My trick is to read it out loud before declaring a label complete. So the idea that these short stories would be read on the radio was intriguing. I’ll admit I was disappointed with the way it was read/recorded for the show. But I’ll link to it anyway, and print it below. My disappointment made me remember how critical an actor’s craft is to the success of a play or a movie. I read a lot of Shakespeare starting in 6th grade, but soon discovered that reading a play and seeing good actors perform it were entirely different experiences. The nuance, emphasis, timing, and gestures added meanings I never imagined.

I’ve been wanting to write some of our nutty old family tales for years, but I could never decide if they should be histories, fictionalized novels, songs, poems, or short stories. Well, I now have a start, thanks to Michigan Radio!

The Revelation

Portsmouth Ohio, 1951. Walking with his new wife, my father watched an older man shuffling toward them. As they drew closer, he saw a face partially paralyzed, tragic eyes, trembling hands. “Poor bastard,” he thought. “I wonder what happened to him.”
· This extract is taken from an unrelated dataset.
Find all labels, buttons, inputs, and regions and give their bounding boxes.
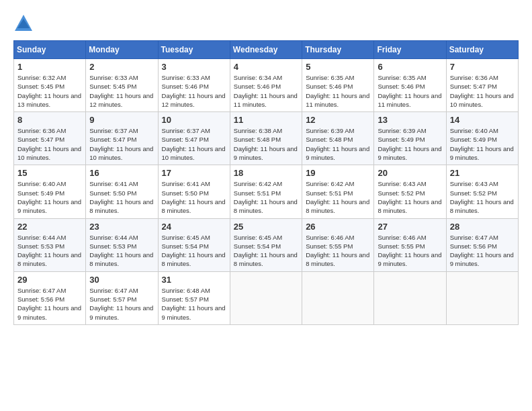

Suddenly his wife drew up stiffly. “Uncle Noah! It’s been so long since I’ve seen you!” They spoke quietly—pleasantries mostly—then Uncle Noah limped on. Uncle Jack. Uncle Hobart. But Uncle Noah?

Before he could ask, the woman who became my mother leaned toward him, eyes straight ahead, voice low. “They never did get the bullet out of his brain.” As if it were normal. As if he knew what had happened. And why.